Chapter 7 Data Visualization

Descriptive statistics summarize data numerically, but visualizations often reveal patterns, trends, and anomalies more quickly. This chapter introduces basic data visualization techniques in R. We begin with Base R graphics to understand core plotting concepts, then move to ggplot2, which provides a more flexible and powerful system for creating graphics.


7.1 Base R Visualizations

Base R graphics are built into R and require no additional packages. They are useful for quick exploratory analysis and for understanding how plotting works at a fundamental level.

7.1.1 Histogram (Base R)

A histogram shows the distribution of a numeric variable. Histograms are useful for assessing the shape, spread, and potential outliers in a numeric variable.

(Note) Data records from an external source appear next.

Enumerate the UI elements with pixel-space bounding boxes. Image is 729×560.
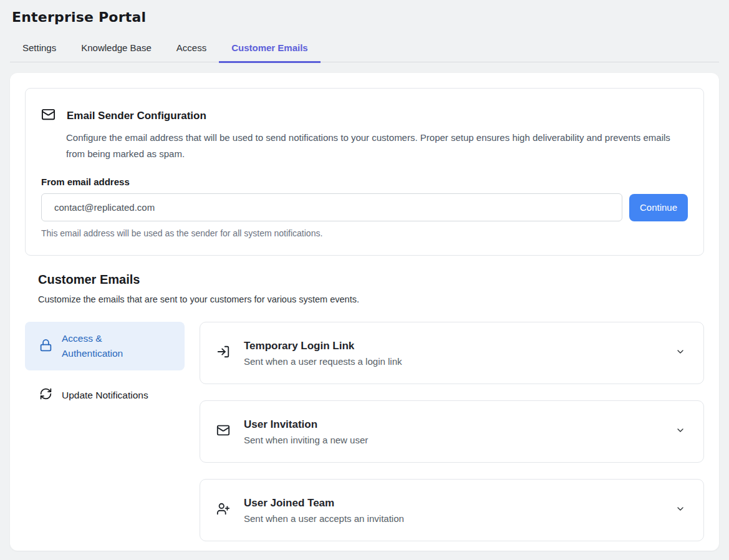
continue-button[interactable]: Continue	[629, 194, 688, 221]
email-card-user-invitation[interactable]: User Invitation Sent when inviting a new…	[200, 400, 704, 463]
chevron-down-icon[interactable]	[675, 347, 685, 359]
mail-icon	[216, 423, 230, 440]
customer-emails-section-header: Customer Emails Customize the emails tha…	[25, 273, 704, 304]
from-email-label: From email address	[41, 176, 688, 187]
email-card-description: Sent when a user accepts an invitation	[244, 513, 668, 524]
email-sender-card: Email Sender Configuration Configure the…	[25, 88, 704, 256]
email-card-user-joined-team[interactable]: User Joined Team Sent when a user accept…	[200, 479, 704, 541]
customer-emails-subtitle: Customize the emails that are sent to yo…	[38, 294, 704, 304]
email-sender-description: Configure the email address that will be…	[66, 130, 674, 162]
tab-access[interactable]: Access	[164, 39, 219, 63]
user-plus-icon	[216, 502, 230, 518]
lock-icon	[39, 339, 52, 354]
email-card-title: User Invitation	[244, 418, 668, 431]
email-card-description: Sent when inviting a new user	[244, 435, 668, 445]
tab-customer-emails[interactable]: Customer Emails	[219, 39, 321, 63]
category-label: Update Notifications	[62, 388, 148, 403]
email-sender-title: Email Sender Configuration	[67, 110, 206, 122]
category-access-authentication[interactable]: Access & Authentication	[25, 322, 185, 370]
refresh-icon	[39, 387, 52, 403]
category-update-notifications[interactable]: Update Notifications	[25, 387, 185, 403]
page-header: Enterprise Portal	[0, 0, 729, 25]
email-card-description: Sent when a user requests a login link	[244, 356, 668, 367]
email-card-temporary-login-link[interactable]: Temporary Login Link Sent when a user re…	[200, 322, 704, 384]
tab-settings[interactable]: Settings	[10, 39, 69, 63]
main-panel: Email Sender Configuration Configure the…	[10, 73, 719, 551]
category-label: Access & Authentication	[62, 331, 155, 361]
email-category-list: Access & Authentication Update Notificat…	[25, 322, 185, 541]
customer-emails-title: Customer Emails	[38, 273, 704, 287]
email-helper-text: This email address will be used as the s…	[41, 228, 688, 238]
email-card-title: Temporary Login Link	[244, 340, 668, 352]
from-email-input[interactable]	[41, 193, 622, 221]
chevron-down-icon[interactable]	[675, 504, 685, 516]
tab-bar: Settings Knowledge Base Access Customer …	[10, 39, 719, 62]
chevron-down-icon[interactable]	[675, 425, 685, 438]
page-title: Enterprise Portal	[12, 9, 717, 25]
tab-knowledge-base[interactable]: Knowledge Base	[69, 39, 164, 63]
login-icon	[216, 345, 230, 361]
email-card-title: User Joined Team	[244, 497, 668, 509]
email-template-list: Temporary Login Link Sent when a user re…	[200, 322, 704, 541]
mail-icon	[41, 107, 56, 124]
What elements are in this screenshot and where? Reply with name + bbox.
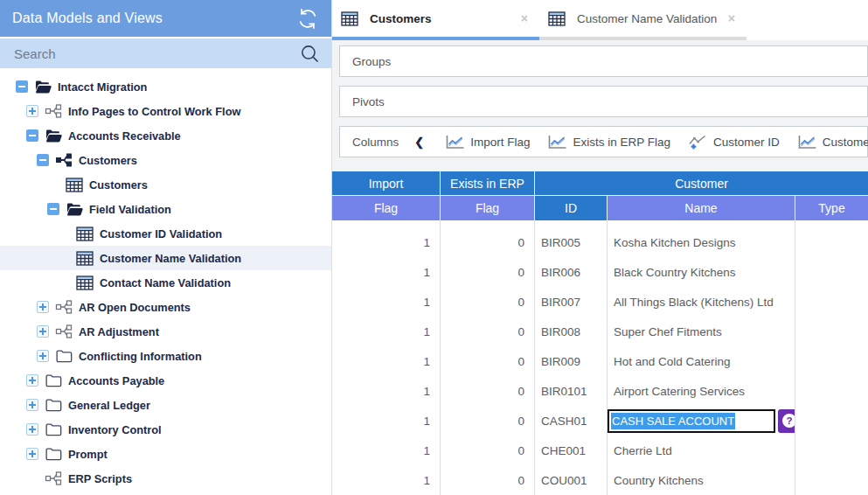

hist(airlinesat_small$age,
     main = "Histogram of Number of Age",
     xlab = "Number of Age",
     col = "lightgray",
     border = "white")

7.1.2 Box-and-Whisker Plot (Base R)

A box-and-whisker plot (often called a boxplot) summarizes the distribution of a numeric variable using five key values:

  • Minimum
  • First quartile (25th percentile)
  • Median
  • Third quartile (75th percentile)
  • Maximum

Boxplots are especially useful for:

  • Comparing distributions across groups
  • Identifying skewness
  • Detecting potential outliers
boxplot(airlinesat_small$age,
        main = "Distribution of Age",
        ylab = "Age",
        col  = "lightgray")

7.1.3 Scatterplot (Base R)

A scatterplot displays the relationship between two numeric variables. Scatterplots are commonly used to detect relationships, nonlinear patterns, and outliers.

plot(airlinesat_small$age,
     airlinesat_small$nflights,
     main = "Age vs Number of Flights",
     xlab = "Age",
     ylab = "Number of Flights",
     pch = 19,
     col = "darkgray")

7.1.4 Line Chart (Base R)

Line charts are typically used for ordered data, such as time series or values summarized across an ordered variable. Line charts emphasize change across an ordered dimension rather than individual observations.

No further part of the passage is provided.